Most English lodges are based in the Liverpool area, including Bootle. An estimated 4000 Orangemen, women and children parade in Liverpool and Southport every 12th July, watched by thousands more.
The Orange Institution can claim many historical figures amongst its ranks. Orangeman Alexander James Muir (Ontario LOL 142) wrote both the music and lyrics to the former Canadian National Anthem "The Maple Leaf Forever" in 1867. He was also a soldier in the Queen's Own Rifles of Toronto and was involved in fighting and defeating the Fenians at Ridgeway, Ontario in 1866. An obelisk there marks the spot where Orangemen died in defending the colony against an attack by members of Clan na Gael (commonly known as Fenians).
Orangemen fought with General Isaac Brock at the Battle of Queenston Heights in the War of 1812.
Lieutenant-Colonel Ogle R.Gowan commanded the Queen's Royal Borderers. He was wounded at the Battle of Windmill, near Prescott, Ontario, in 1838 while Canadians were defending themselves from an attack from the United States.
Orangemen played a big part in suppressing the Upper Canada rebellion of William Lyon Mackenzie in 1837. Though the rebellion was but a skirmish and short-lived, nevertheless, 317 Orangemen were sworn in to the local militia by the Mayor of Toronto and then resisted Mackenzie's march down Yonge Street in 1837. Orangemen in western Canada helped suppress the rebellions of Louis Riel in 1870 and 1885.
In 1871, in New York City, Mayor Hall and Superintendent Kelso, head of the New York Police Department, issued a decree on 10th July banning the 12th July demonstration. Nine people had been killed and more than a hundred injured (including women and children) during the parade the year before, when a riot broke out after the marchers had taunted Irish Catholics with sectarian songs and slogans. The ban appalled many nativists, who saw it as bowing down to the wishes of the Irish Catholic immigrant community. The New York Times had a July 11 headline, "Terrorism Rampant. City Authorities Overawed by the Roman Catholics." The ban was revoked by State Governor Hoffman, after pressure from the city's elite. He promised the Orangemen protection by the state and Federal authorities if the city of New York could not provide it.

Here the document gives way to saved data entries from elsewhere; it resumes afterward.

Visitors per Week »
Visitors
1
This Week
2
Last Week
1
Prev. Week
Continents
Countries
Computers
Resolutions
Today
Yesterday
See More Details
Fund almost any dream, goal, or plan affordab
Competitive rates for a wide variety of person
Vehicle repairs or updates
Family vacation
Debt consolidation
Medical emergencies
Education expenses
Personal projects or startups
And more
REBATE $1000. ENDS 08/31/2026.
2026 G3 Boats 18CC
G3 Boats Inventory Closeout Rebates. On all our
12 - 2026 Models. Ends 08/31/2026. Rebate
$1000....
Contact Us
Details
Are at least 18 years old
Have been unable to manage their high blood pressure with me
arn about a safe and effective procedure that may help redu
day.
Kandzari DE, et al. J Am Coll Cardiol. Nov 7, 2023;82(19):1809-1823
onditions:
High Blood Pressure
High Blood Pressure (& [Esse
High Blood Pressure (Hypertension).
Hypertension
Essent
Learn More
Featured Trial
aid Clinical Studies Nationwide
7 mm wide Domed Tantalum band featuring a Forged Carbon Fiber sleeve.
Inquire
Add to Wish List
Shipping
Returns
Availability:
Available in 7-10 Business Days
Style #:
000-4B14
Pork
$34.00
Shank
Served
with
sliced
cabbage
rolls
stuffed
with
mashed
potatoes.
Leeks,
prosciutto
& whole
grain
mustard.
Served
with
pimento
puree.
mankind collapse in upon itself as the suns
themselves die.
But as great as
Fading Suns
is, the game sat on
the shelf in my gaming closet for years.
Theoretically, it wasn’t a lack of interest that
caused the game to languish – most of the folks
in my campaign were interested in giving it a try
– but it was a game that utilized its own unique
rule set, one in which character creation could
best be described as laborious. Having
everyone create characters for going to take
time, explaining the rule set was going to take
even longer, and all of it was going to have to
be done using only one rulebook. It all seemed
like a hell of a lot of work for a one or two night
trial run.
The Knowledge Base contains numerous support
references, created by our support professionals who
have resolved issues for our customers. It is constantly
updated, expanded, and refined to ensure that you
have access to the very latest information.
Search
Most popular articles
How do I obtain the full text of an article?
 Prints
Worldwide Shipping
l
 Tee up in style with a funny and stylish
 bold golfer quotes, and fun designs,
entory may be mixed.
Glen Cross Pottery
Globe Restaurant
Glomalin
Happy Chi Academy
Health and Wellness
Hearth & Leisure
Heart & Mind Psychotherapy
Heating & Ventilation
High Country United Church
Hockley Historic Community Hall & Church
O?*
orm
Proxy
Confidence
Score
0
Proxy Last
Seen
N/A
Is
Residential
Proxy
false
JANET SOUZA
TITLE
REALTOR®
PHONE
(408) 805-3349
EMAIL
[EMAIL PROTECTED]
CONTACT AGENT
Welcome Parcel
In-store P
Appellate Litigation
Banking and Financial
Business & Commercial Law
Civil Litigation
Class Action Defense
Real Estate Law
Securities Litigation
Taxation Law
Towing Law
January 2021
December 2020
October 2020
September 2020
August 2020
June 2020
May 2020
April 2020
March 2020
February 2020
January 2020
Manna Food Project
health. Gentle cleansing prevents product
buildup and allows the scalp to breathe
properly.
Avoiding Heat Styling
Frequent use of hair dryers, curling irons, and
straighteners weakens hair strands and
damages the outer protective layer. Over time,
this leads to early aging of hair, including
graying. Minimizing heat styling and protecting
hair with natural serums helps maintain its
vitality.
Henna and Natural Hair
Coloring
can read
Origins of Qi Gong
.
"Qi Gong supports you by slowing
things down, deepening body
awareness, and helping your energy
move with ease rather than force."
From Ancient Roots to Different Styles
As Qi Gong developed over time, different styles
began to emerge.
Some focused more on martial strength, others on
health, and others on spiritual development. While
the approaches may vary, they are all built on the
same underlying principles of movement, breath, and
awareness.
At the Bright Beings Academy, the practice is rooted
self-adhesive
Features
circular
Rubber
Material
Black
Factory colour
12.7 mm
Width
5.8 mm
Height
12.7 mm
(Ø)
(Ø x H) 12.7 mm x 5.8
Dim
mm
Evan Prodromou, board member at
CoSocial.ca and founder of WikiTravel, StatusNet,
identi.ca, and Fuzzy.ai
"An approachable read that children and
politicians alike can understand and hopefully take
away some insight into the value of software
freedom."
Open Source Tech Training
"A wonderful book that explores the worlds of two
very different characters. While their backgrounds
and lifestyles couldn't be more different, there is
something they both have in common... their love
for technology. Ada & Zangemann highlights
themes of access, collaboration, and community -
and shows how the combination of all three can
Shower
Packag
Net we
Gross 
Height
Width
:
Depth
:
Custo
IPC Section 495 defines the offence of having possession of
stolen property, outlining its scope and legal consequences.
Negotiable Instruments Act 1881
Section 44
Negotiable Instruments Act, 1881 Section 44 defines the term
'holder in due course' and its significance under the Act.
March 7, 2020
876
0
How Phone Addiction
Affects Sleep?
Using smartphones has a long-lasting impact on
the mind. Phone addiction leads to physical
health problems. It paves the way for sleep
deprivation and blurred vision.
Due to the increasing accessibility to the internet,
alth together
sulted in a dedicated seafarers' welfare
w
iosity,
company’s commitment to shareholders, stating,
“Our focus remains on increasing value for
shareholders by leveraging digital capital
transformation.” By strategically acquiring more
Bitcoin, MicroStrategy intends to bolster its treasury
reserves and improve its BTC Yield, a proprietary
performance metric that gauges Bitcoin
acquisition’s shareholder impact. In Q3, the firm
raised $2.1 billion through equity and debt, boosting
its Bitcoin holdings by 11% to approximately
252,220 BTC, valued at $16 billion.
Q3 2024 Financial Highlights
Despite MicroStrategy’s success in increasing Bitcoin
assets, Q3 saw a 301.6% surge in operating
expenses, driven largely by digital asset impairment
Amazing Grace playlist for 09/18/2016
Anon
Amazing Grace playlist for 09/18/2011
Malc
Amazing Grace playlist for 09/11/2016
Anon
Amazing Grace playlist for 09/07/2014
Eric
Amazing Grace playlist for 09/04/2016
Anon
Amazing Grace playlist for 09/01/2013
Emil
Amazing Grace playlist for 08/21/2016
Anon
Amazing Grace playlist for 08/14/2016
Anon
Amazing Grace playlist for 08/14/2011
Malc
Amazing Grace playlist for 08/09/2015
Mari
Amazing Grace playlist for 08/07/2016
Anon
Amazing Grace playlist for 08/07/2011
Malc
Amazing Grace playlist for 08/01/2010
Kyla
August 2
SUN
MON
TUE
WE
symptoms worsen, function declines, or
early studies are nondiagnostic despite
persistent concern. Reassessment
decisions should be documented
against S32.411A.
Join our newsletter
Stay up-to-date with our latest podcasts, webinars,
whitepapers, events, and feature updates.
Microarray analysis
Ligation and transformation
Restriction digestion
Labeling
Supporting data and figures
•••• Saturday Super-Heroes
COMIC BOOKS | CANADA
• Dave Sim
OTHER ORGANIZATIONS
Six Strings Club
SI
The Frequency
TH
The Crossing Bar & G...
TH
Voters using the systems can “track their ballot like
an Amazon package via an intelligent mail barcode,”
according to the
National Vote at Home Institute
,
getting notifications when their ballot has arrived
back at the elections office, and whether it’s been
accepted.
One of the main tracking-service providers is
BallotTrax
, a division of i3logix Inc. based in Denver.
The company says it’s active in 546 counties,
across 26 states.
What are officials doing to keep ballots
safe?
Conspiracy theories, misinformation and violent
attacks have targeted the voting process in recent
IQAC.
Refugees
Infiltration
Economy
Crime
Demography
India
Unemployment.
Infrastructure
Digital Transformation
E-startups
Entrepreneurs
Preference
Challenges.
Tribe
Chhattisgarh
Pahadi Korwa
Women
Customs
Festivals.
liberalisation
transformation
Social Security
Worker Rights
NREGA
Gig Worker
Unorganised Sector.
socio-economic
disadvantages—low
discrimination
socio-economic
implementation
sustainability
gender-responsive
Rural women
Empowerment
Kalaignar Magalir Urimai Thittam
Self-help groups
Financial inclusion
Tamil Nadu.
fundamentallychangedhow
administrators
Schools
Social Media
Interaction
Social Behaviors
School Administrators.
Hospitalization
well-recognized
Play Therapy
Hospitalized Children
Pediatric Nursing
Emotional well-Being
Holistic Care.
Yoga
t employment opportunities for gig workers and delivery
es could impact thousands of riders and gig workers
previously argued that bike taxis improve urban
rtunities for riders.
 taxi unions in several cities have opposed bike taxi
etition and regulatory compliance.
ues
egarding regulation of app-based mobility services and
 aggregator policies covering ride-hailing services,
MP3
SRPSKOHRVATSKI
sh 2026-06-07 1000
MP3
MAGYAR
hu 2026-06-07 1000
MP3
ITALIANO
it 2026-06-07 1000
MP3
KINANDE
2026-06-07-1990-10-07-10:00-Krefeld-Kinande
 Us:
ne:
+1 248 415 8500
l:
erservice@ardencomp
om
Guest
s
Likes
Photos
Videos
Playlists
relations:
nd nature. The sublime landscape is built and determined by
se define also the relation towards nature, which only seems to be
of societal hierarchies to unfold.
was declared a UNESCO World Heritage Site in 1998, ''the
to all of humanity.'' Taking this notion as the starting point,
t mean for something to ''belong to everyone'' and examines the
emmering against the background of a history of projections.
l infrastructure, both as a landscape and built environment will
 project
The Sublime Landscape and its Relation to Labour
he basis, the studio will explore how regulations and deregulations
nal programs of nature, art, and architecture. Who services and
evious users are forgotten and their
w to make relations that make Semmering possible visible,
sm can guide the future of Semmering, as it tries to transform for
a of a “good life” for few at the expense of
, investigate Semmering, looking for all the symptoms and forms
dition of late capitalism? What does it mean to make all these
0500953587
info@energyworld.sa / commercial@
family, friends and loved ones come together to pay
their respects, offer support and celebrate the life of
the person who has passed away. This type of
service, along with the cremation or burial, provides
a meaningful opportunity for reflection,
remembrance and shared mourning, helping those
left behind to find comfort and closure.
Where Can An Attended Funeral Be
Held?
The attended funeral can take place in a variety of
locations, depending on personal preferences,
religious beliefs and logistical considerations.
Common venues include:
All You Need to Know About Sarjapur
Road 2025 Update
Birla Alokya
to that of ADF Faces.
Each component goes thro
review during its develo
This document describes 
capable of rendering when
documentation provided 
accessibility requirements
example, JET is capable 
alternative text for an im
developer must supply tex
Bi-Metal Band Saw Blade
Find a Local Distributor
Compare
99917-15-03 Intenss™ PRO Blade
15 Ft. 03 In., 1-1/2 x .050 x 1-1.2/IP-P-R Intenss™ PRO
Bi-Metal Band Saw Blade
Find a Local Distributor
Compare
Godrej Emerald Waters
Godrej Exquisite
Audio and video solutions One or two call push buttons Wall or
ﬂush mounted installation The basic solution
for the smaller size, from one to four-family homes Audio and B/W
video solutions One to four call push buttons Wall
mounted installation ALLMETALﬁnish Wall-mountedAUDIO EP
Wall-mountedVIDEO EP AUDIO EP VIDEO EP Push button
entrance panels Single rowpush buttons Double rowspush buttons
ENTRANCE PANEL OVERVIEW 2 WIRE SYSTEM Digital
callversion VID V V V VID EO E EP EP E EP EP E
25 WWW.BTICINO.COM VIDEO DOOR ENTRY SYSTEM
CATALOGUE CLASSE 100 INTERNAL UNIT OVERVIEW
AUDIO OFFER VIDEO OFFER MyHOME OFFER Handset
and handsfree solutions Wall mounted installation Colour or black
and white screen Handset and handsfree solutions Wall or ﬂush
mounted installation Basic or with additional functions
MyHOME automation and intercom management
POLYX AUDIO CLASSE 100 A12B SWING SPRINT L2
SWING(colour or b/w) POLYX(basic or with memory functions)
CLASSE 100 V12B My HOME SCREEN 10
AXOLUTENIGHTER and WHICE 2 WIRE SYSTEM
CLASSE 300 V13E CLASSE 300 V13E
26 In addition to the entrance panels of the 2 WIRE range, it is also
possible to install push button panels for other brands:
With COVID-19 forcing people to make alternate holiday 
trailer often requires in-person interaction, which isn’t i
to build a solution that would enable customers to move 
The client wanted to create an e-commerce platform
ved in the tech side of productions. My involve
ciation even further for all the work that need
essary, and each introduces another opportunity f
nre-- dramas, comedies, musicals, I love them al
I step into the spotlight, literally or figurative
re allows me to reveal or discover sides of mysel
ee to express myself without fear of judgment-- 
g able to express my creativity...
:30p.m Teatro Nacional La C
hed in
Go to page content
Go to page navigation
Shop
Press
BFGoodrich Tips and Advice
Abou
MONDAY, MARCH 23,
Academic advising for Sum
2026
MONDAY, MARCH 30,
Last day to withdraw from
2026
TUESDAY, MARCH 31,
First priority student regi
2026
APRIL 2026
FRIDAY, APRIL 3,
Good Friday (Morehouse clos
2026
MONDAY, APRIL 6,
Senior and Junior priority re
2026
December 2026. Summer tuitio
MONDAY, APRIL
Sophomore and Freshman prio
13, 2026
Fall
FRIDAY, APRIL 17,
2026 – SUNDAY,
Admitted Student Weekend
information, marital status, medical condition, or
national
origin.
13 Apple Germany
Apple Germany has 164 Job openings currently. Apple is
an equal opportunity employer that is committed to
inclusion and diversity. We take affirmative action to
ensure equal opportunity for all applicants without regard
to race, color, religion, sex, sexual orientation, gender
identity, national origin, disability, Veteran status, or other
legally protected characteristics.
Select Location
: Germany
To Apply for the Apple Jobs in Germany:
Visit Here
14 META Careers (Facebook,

Over 1000 state militiamen (the mainly Catholic 69th Regiment had been confined to barracks) formed a protective barrier around less than 100 Orangemen. Thousands protested the march on Eighth Avenue, throwing bottles and rotten food at the marchers, and the day soon descended into mayhem when shooting broke out. The death toll of the day was 50 protesters and six policemen: 300 protesters were injured, and 60 police and army personnel. Only two Orangemen were injured. Almost 400 Irish Roman Catholics were arrested for various offences. There was no trouble in the 1872 demonstration in New York and no demonstration in 1873. At the second sessions of the State Grand Lodge of New York in June, 1874 there were discussions on further Twelfth marches in New York. The report concluded: "The prevailing opinion is that parading through the streets on the Twelfth of July is entirely unnecessary, and as the authorities have decided in favour of the society have the same rights extended to them as other societies -- the right to parade it is now deemed not at all necessary ... that instead each lodge should meet at their headquarters and celebrate the anniversary ... by a social reunion". The Twelfth, 1874, being a Sunday, the brethren attended services at Holy Trinity Church where the Rev. S. H. Tynge was the preacher. He said of the Orangemen: "They were American Protestants -- no longer Irish Protestants. They did well to remember the deeds of the brave men of Enniskillen, and sternness of Prince William, but he would beseech them to be done with the emnities, to cast aside the prejudices born in these hours of trial." The next Orange parade was in 1890 when there was a march with a picnic in Jones Wood at which 4,000 were present. The last New York parade was in 1900 when the Imperial Grand Orange Council of the World had its sessions in the city.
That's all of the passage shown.